Bug #3354

kernel crash in rpcsec_gss after using gsscred

Added by Andreas Philipp about 6 years ago. Updated 4 months ago.

Status:ClosedStart date:2012-11-13
Priority:HighDue date:
Assignee:Andy Fiddaman% Done:

100%

Category:kernel
Target version:-
Difficulty:Medium Tags:

Description

Dear team,

we received a kernel panic, assuming that the following messages of /var/adm/messages are relevant:

Nov 13 15:36:13 wertach savecore: [ID 570001 auth.error] reboot after panic: BAD TRAP: type=e (#pf Page fault) rp=ffffff000da967c0 addr=10 occurred in module "rpcmod" due to a
NULL pointer dereference

Nov 13 15:36:13 wertach savecore: [ID 442558 auth.error] Panic crashdump pending on dump device but dumpadm -n in effect; run savecore(1M) manually to extract. Image UUID a373
c73c-a002-64ad-d3ac-c6b5ab0b625c.

The machine is a vmware NFS-server using krb5/ldap authentication. crash.0 is attached, whole dump can be made available. The crash appeared svereal times now.

Thanks for looking at it! It is our home-dir file server and we heavily rely on it, since it is working great so far!

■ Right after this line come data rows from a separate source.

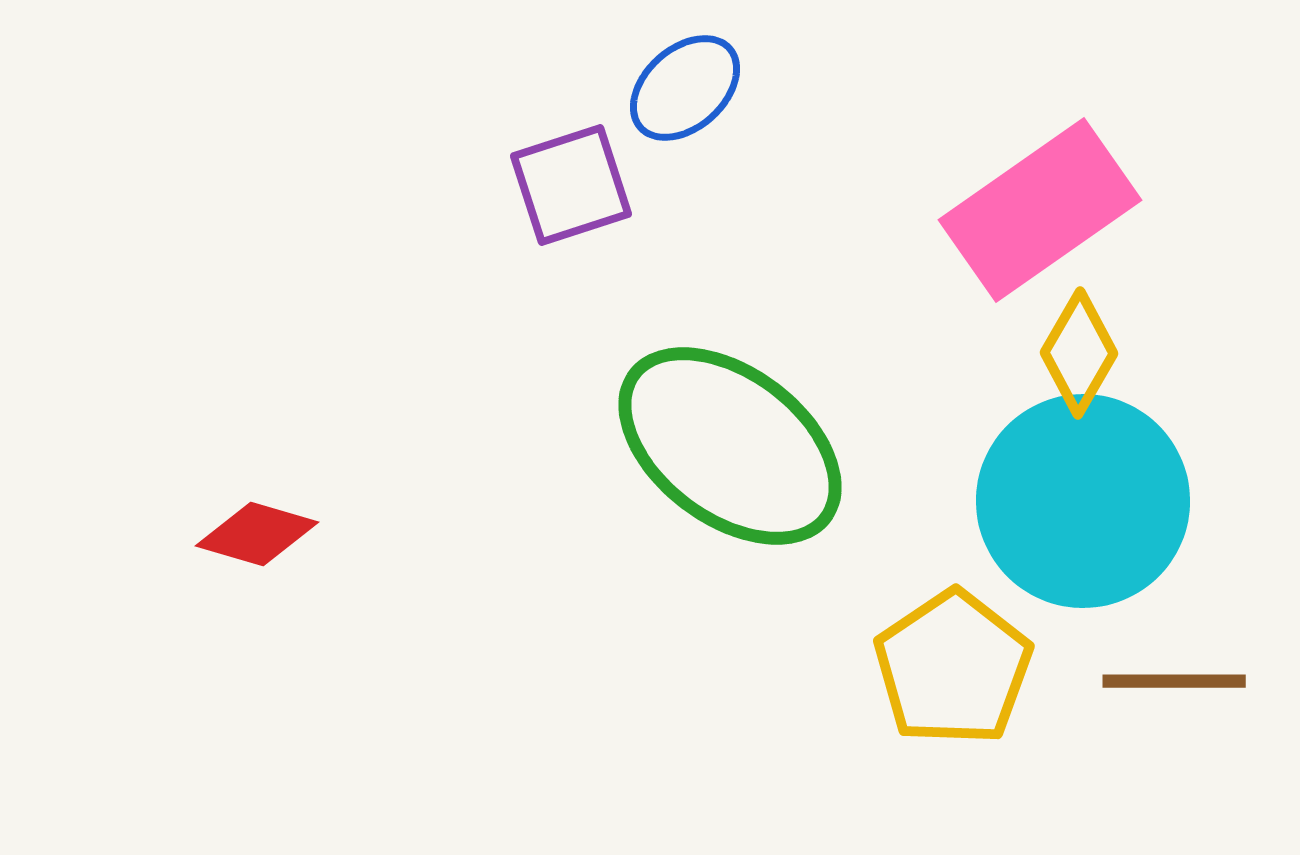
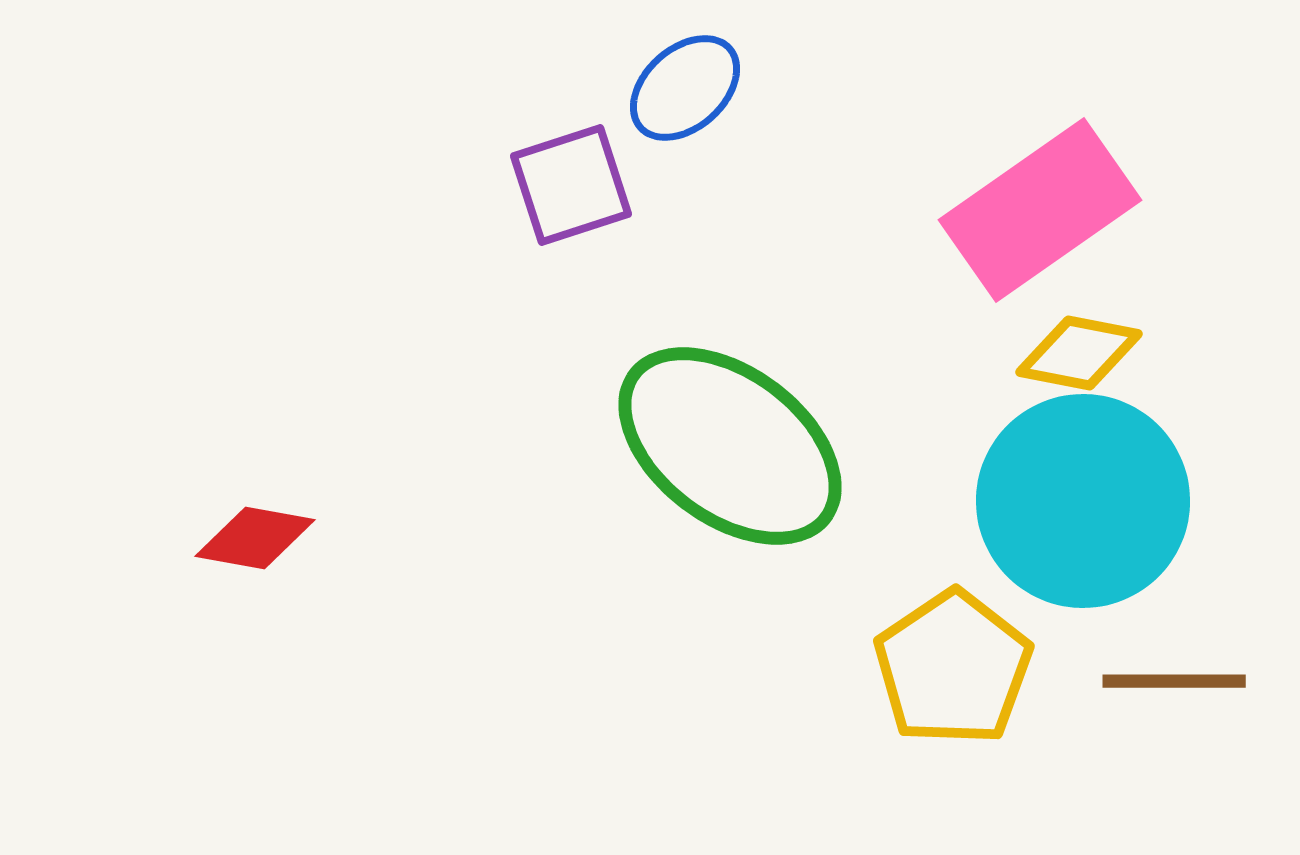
yellow diamond: rotated 71 degrees clockwise
red diamond: moved 2 px left, 4 px down; rotated 6 degrees counterclockwise
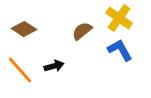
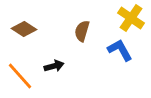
yellow cross: moved 12 px right
brown semicircle: rotated 35 degrees counterclockwise
orange line: moved 6 px down
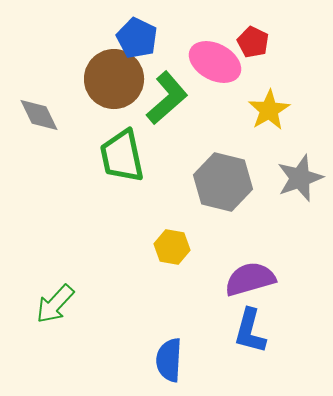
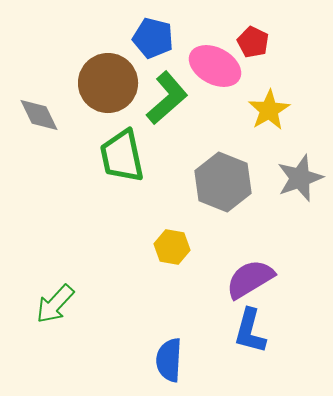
blue pentagon: moved 16 px right; rotated 12 degrees counterclockwise
pink ellipse: moved 4 px down
brown circle: moved 6 px left, 4 px down
gray hexagon: rotated 8 degrees clockwise
purple semicircle: rotated 15 degrees counterclockwise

crash.0 (469 KB) Andreas Philipp, 2012-11-13 04:46 PM


Related issues

Duplicated by illumos gate - Bug #7342: kernel crash in rpcsec_gss after using gsscred Closed 2016-08-30
Duplicated by illumos gate - Bug #9563: Panic with kerberized NFS and GSS Closed 2018-05-29

History

#1 Updated by Andreas Philipp about 6 years ago

echo '::status' | mdb 0

debugging crash dump vmcore.0 (64-bit) from wertach
operating system: 5.11 oi_151a7 (i86pc)
image uuid: a373c73c-a002-64ad-d3ac-c6b5ab0b625c
panic message:
BAD TRAP: type=e (#pf Page fault) rp=ffffff000da967c0 addr=10 occurred in module
"rpcmod" due to a NULL pointer dereference
dump content: kernel pages only

#2 Updated by Rich Lowe about 6 years ago

It'd be good to see the stack trace
($C in mdb) also, and possibly to make the crash dump available somehow as well.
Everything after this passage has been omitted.